Berkeley Police recently made changes to traffic enforcement, deciding to no longer stop drivers for minor traffic violations like equipment violations, expired vehicle registration, or not wearing a seat belt. Instead, police will conduct traffic stops only for violations that endanger public safety, such as excessive speeding, running a red light or stop sign, and driving under the influence.
Reimagining public safety options that work for everyone requires first robustly resourcing the communities experiencing houselessness, hunger, poverty, joblessness, over-policing and mass incarceration. Investing in our communities is ground zero. However, we must also acknowledge the havoc wreaked on police officers’ lives and open our hearts, communities and movements to officers and their families who also experience profound suffering and loss in this system.

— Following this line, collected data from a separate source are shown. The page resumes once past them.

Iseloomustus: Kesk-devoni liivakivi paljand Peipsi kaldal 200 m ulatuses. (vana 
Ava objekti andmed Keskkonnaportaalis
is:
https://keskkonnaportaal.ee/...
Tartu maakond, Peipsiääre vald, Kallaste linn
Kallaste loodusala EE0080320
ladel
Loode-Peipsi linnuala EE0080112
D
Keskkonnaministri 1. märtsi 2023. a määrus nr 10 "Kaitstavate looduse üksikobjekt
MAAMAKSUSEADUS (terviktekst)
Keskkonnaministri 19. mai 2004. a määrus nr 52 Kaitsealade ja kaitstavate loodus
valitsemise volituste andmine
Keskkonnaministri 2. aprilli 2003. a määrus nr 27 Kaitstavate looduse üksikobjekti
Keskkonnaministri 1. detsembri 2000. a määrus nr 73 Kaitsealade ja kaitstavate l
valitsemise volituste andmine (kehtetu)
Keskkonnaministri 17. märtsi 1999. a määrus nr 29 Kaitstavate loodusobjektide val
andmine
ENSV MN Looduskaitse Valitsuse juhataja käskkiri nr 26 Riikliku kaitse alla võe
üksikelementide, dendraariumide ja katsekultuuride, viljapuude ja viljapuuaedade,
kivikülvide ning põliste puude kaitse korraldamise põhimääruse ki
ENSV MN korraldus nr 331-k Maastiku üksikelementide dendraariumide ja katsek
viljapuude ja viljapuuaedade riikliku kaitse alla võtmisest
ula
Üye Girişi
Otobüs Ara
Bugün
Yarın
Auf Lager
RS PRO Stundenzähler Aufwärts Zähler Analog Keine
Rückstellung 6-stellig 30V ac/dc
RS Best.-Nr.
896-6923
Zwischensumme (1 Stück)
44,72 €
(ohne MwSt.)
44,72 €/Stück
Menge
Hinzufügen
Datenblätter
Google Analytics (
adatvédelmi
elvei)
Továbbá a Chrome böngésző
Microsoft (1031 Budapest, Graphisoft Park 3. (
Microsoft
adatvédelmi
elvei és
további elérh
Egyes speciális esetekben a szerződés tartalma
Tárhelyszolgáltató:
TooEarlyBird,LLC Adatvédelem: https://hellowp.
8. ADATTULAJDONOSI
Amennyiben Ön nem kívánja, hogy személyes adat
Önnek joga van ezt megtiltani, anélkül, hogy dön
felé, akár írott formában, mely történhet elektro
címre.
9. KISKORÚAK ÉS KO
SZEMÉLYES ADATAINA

Although extending compassion to police officers might seem like a heavy lift, it is necessary if we want movement work to succeed. Movements must acknowledge our interdependence and shared humanity to organize successfully against police and prisons. There is no separation between citizens and police, as painful and traumatizing as that revelation may be. Our movements must center our shared humanity and reconcile the losses endured by police in this system to create a container large enough to hold our collective grief. All of our humanity is at stake.